Kay Kendall and Glenn Bodinson, authors of Leading the Malcolm Baldrige Way, shatter myths about excellence models such as Baldrige and EFQM.
01 excellence models are too complicated
Quite the contrary. All these models do is provide a list of processes that successful organizations have and ask about your processes for accomplishing the same important actions. It is true that there has to be some complexity to any good management model because today’s businesses compete in a very complex and competitive environment. An excellence model that is relevant to today’s businesses will reflect that complexity. But complex should not be confused with complicated. Within complexity, we see important relationships and linkages.
The Baldrige Excellence Framework (and its related European model, EFQM) provides a holistic approach for leaders to view their organizations as a system rather than a collection of siloed departments or business units. Its non-prescriptive approach means that all existing quality initiatives, such as Lean or Six Sigma, can easily be integrated under the framework. The framework provides this non-prescriptive approach in two ways. First, it begins with an organizational profile; this sets the context for the organization. The questions in the profile provoke dialog among senior leaders to understand if they are on the same page regarding how the organization operates to drive its strategy. It takes a tacit agreement on what is most important to the organization and makes it explicit. Second, the framework is comprised of questions that ask senior leaders to consider how their organizations should do things rather than dictating a specific approach. This allows executives to use the approaches that align with their organizations’ vision, mission, and values. Nothing could be simpler than alignment and execution.
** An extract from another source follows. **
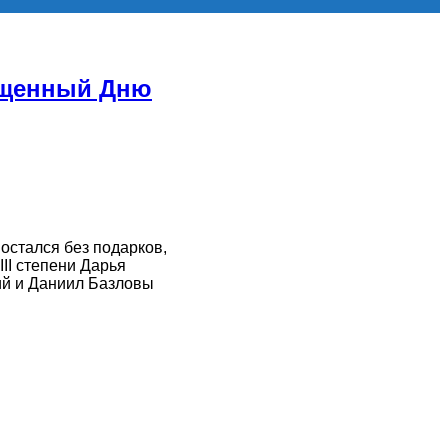
вященный Дню
остался без подарков,
II степени Дарья
ий и Даниил Базловы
02 implementing an excellence model is too expensive
There is actually very little investment that needs to be made in implementing an excellence model beyond the education senior leaders and others will need to truly understand the framework. That can be obtained through books on the subject, related conferences, or experienced consultants. Another powerful way of learning the framework is by becoming an examiner for a Baldrigeor EFQM-based award program.
The more than 50 senior leaders from over 30 Baldrige or Baldrige-based award recipients we interviewed all told us how using the Baldrige Excellence Framework improved their organizations’ performance in tangible ways. Many cited the ROI that engaging their workforce provided—reduced turnover, higher productivity, and increased customer loyalty. Employee engagement also resulted in safer workplaces.
Job growth is also a measure of ROI. The seven organizations that have won the Baldrige award twice boast a 63% median job growth compared with only 3.5% for a matched set of industries and time periods. In addition, those same seven two-time award recipients achieved a 92% median growth in revenue from the time they first won the award until winning the second time. All of those results demonstrate an inarguable ROI. In fact, we believe that not using this proven framework is likely to be very costly for organizations as they lose their competitive edge with those that do.
03 it takes years to reap the benefit from investing in an excellence model
If this were true, no one would use these approaches. Yet many do. We all know the saying, “Success is a journey, not a destination.” But each step of that journey must provide the improvement we need to grow and be more competitive.
One of the earliest benefits comes from the senior leaders completing the organizational profile, mentioned previously. Having alignment at the senior leadership team level is key to having alignment throughout the rest of the organization. Let us share an example.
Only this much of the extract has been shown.